Devletler bazen duyulursa mahcup olacakları, kendilerini zora sokacak işler yaparlar. Bu işleri yaparken yakalanmamak maharet ister. Bir defa yakalanırlarsa bu krizi idare etmek ise daha fazla maharet ister. Tedirgin, panik içinde ve aslında kendine güvensiz...

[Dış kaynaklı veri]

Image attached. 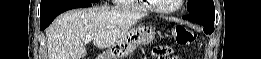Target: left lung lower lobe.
Listing matches in <instances>:
<instances>
[{
  "label": "left lung lower lobe",
  "mask_w": 261,
  "mask_h": 59,
  "mask_svg": "<svg viewBox=\"0 0 261 59\" xmlns=\"http://www.w3.org/2000/svg\"><path fill=\"white\" fill-rule=\"evenodd\" d=\"M183 18L203 25L204 31L207 34H211L214 31V19L212 18L195 14H190Z\"/></svg>",
  "instance_id": "0a47b994"
}]
</instances>
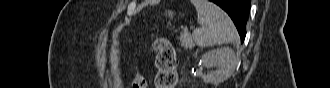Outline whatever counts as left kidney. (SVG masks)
Instances as JSON below:
<instances>
[{"label":"left kidney","instance_id":"left-kidney-1","mask_svg":"<svg viewBox=\"0 0 330 88\" xmlns=\"http://www.w3.org/2000/svg\"><path fill=\"white\" fill-rule=\"evenodd\" d=\"M236 65L237 60L233 49L229 47L213 49L202 56V66L215 67L216 70L208 74H201V78L205 83L218 85L230 77Z\"/></svg>","mask_w":330,"mask_h":88}]
</instances>
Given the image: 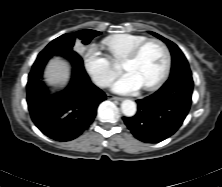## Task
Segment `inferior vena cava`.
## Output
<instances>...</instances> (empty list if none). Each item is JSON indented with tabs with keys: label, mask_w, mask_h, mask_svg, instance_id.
<instances>
[{
	"label": "inferior vena cava",
	"mask_w": 222,
	"mask_h": 187,
	"mask_svg": "<svg viewBox=\"0 0 222 187\" xmlns=\"http://www.w3.org/2000/svg\"><path fill=\"white\" fill-rule=\"evenodd\" d=\"M111 83H112V80L110 79H102L98 82V85L101 87H107V86H110Z\"/></svg>",
	"instance_id": "1"
}]
</instances>
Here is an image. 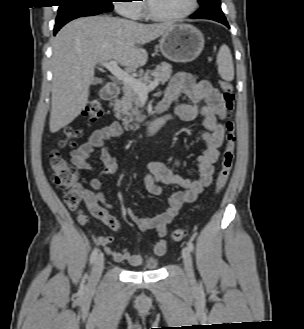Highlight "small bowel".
Returning a JSON list of instances; mask_svg holds the SVG:
<instances>
[{
  "mask_svg": "<svg viewBox=\"0 0 304 329\" xmlns=\"http://www.w3.org/2000/svg\"><path fill=\"white\" fill-rule=\"evenodd\" d=\"M161 105L164 109L172 107L174 116L183 122H190L201 117L203 122L202 140L205 143L203 154L197 158L199 177L190 179L174 173L161 162H149L144 178L146 189L153 195H161L165 187L176 186L179 189L172 192L167 208L154 217H139L131 209L125 213L131 222L140 230L155 229L159 239L151 244L153 255H162L166 251L167 225L178 214L184 203L194 202L203 189L212 182L214 163L218 160L219 149L223 143L225 128L223 120L226 117L221 93L208 81L196 82L188 73L179 72L172 78ZM122 133V126L114 121L111 124L93 131L89 138L77 149L71 152L72 163L82 171L92 170L90 159L95 151H99L103 168L90 181V188L81 187L84 192V202L89 213L101 220L112 232L120 230L118 220L109 214L107 208L112 207L102 191L105 177L115 174L119 169L117 160L108 152L106 143ZM178 164V160L175 161ZM80 225L89 224L90 220L82 212L78 213ZM96 242L105 253L116 261H128L139 265L144 257L130 253L127 249L115 251L111 248L113 236H96Z\"/></svg>",
  "mask_w": 304,
  "mask_h": 329,
  "instance_id": "c3829d8e",
  "label": "small bowel"
}]
</instances>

Devletler bazen duyulursa mahcup olacakları, kendilerini zora sokacak işler yaparlar. Bu işleri yaparken yakalanmamak maharet ister. Bir defa yakalanırlarsa bu krizi idare etmek ise daha fazla maharet ister. Tedirgin, panik içinde ve aslında kendine güvensiz iktidarlar yakalanınca sert tedbirler alır. Böylelikle siyasi bir skandal yaratacağı etkinin katbekat fazlasını doğurur. Daha rasyonel davranan devletler ise en azından görüntüde işin üzerine gidiyor gibi davranır, bazı sorumluları tespit eder, gerekiyorsa yargılar ve siyasi skandalı denetim altına alır.
ABD, tam da İran-Irak savaşının göbeğinde İran’a silah satar mı?

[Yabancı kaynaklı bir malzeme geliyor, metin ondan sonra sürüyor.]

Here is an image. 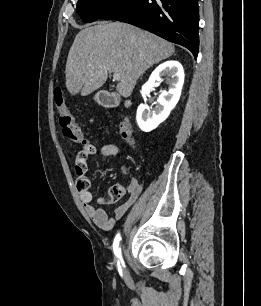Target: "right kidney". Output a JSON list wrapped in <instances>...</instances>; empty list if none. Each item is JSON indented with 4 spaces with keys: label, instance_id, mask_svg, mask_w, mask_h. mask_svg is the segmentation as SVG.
Segmentation results:
<instances>
[{
    "label": "right kidney",
    "instance_id": "ca27d5eb",
    "mask_svg": "<svg viewBox=\"0 0 261 306\" xmlns=\"http://www.w3.org/2000/svg\"><path fill=\"white\" fill-rule=\"evenodd\" d=\"M165 76L170 81L168 92L162 93L157 102L156 110L150 111L144 104L137 109L136 120L140 129L150 132L158 127L169 116L178 103L184 83V70L178 61L170 60L160 64L151 74L148 82L142 87V93L147 95L151 89L159 86L160 77Z\"/></svg>",
    "mask_w": 261,
    "mask_h": 306
}]
</instances>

Hem de İran’ı teröre sponsor devlet ilan etmişken İran’a ambargo uygularken İran’da iktidarı ABD’yi büyük şeytan ilan etmiş Humeyni gücünün zirvesindeyken. Peki ya İran’a silahları İsrail üzerinden satmayı aklından geçirir mi? Hem de İran, İsrail’i haritadan kazıma niyetindeyken. İsrail, böyle garip bir anlaşmaya onay verir mi?
Akla çok uzak gelen bu senaryo 1985 senesinde gerçekleşti. Amerikan vatandaşları Lübnan’da rehin alınmıştı. Rehin alanlar, İran yönetiminin etkisindeydi. İran, gizli kanallardan rehin alınanların serbest bırakılmasını sağlayabileceğini iletti. Karşılığında, Irak’la savaşta ihtiyaç duyduğu bazı silahları talep etti.

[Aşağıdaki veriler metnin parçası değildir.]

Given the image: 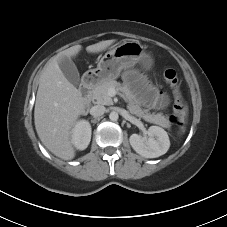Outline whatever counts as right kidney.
<instances>
[{"instance_id":"ca27d5eb","label":"right kidney","mask_w":227,"mask_h":227,"mask_svg":"<svg viewBox=\"0 0 227 227\" xmlns=\"http://www.w3.org/2000/svg\"><path fill=\"white\" fill-rule=\"evenodd\" d=\"M72 143L79 149L84 150L91 140V125L86 120L78 121L72 129Z\"/></svg>"}]
</instances>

ABD yönetimi, silahların İran yönetimindeki “ılımlı bir gruba” gitmesi şartıyla bu talebi kabul etti. Silahları, İran’a İran’ın can düşmanı İsrail gönderdi. Karşılığında ABD, İsrail’e silah gönderdi ve İran’ın yaptığı ödemeyi cebe indirdi.
O kara parayı aklamak gerekiyordu. Onun da kolayı vardı. Nikaragua’daki Marksist rejime karşı savaşan Honduras’ta üslenmiş ABD destekli kontralar ne güne duruyordu? O para ile antikomünist, kontra güçleri finanse edildi.
Gel zaman git zaman bu tezgâh ortaya çıktı.
Amerikan yönetimi elindeki çoğu gizli belgeyi evrak imha makinelerine attı. Öyle ki evrak imha makineleri bozuldu.
Bu siyasi skandal tarihe İrangate ya da İran-contra olarak geçti. Hayret, bazı belgelerin gizliliğini kaldırmayan, çoğunu imha eden ABD, İrangate skandalını haber yapan gazetecileri tutuklatmayı düşünmedi.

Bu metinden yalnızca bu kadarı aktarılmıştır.